These guys excel at writing melodic hooks and singable choruses that grab your attention and make you want to sing along. There is an almost wistful melancholy at work; check out the backing chorus on ‘Stable’. To see how they are able to reinvent a technique, notice how the background chorus makes a reappearance in the next track, ‘Hesitating’. Same technique, but the emotional impact is very different. ‘Hesitating’ also features some of their most catchy melodic phrasing.

If you’re looking for musical brutality and heaviness, you will not like these guys, but if you’re looking for solidly written material that is danceable and fun while being musical and intelligently constructed, definitely give these guys a whirl. This album could be the soundtrack for a really happening party, a testament to the beauty of youth.

The Get Togethers – Home As In Houston album review

Great music can help us through some truly trying times. Even in some of our bleakest moments, having such a pure emotional outlet to hold onto can act as a sort of beacon, illuminating a strength in ourselves we never knew existed. This acts inversely as well. As musicians create, they pull from within themselves to overcome immense existential trials.

Such is the case for Nashville, Tennessee-based The Get Togethers’ debut record, Home As In Houston. Released on September 24th, the group marries indie rock and pop with a finely tuned ear. On top of tight musicianship and infectious melodies, Bethany Gray Frazier’s tumult of an adolescence is the basis of the entire LP.

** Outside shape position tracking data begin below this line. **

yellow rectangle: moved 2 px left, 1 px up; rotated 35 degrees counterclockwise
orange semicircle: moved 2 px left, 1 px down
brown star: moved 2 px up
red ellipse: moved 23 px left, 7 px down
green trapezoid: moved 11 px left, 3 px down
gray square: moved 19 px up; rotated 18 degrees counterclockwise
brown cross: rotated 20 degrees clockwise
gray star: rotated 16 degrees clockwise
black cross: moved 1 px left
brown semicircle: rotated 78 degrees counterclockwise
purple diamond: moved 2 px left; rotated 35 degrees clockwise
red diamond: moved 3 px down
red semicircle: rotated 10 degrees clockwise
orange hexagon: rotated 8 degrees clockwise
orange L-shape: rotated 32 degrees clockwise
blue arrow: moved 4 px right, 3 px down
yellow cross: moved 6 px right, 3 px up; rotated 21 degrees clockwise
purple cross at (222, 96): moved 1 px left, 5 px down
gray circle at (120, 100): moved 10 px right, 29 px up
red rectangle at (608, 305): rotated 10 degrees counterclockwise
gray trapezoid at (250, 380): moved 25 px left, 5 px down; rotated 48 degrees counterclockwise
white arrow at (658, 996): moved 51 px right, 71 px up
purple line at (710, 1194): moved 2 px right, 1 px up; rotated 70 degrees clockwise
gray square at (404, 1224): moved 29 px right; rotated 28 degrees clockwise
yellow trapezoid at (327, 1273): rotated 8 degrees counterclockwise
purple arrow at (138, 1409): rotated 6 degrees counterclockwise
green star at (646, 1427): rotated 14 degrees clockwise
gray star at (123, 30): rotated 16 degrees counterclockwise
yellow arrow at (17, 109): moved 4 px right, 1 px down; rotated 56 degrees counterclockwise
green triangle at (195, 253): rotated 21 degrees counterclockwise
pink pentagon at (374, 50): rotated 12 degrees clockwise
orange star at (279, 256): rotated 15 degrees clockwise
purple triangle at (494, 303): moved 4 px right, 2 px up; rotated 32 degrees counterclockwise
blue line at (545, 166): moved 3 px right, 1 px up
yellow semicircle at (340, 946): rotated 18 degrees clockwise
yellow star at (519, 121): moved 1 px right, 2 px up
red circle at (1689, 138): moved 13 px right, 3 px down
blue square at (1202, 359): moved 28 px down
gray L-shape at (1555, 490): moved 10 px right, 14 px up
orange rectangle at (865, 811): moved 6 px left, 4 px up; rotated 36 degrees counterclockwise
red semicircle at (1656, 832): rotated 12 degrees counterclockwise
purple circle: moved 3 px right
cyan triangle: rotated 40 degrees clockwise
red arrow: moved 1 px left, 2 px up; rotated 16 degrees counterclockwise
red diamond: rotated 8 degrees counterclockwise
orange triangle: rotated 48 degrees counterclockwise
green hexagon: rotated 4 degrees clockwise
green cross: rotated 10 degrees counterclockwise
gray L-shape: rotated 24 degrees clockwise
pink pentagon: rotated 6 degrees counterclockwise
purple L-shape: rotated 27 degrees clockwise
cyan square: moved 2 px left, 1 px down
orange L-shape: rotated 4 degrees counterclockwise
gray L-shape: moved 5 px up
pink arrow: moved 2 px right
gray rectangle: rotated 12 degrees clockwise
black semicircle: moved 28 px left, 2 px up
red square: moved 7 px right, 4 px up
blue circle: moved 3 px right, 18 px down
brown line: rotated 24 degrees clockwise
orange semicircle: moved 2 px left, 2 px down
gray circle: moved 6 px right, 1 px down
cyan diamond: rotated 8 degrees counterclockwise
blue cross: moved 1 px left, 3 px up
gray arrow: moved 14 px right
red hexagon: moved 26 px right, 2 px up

The listener is taken back to the year 2007. Then seventeen, Bethany Gray becomes romantically involved with one of her teachers. The police investigations and court hearings that would follow alienated her from her peers, an almost impossibly real turn of events that led to a devastating high-speed car collision, marking the end of this chapter of her life. Each track on Home As In Houston is named for one month of the year, describing the events that transpired in each month. Acting almost as a diary, the album trudges through heartbreak, loss and desolation, narrated by Gray Frazier herself. The lyrics are dense, with an overwhelming capacity for lovelorn catharsis, but are delivered plainly. It is devastatingly easy to feel exactly what she feels, becoming involved in the story.

Even aside from the loose narrative and obvious thematic elements, Home As In Houston stands strong musically. The standard rock outfit matches the tone of the lyrics almost effortlessly, with practically unforgettable hooks and driving choruses, both complimenting Bethany Gray Frazier’s vocal work and carving out its own path just beneath her dreamy croon.

With the release of the Home As In Houston LP now under their belts, The Get Togethers are planning a full US tour for the fall of 2013. The single, “June,” can be streamed on the band’s SoundCloud page while the record hits digital and select brick-and-mortar stores. The Get Togethers have truly set a high bar for themselves and their brand of indie pop.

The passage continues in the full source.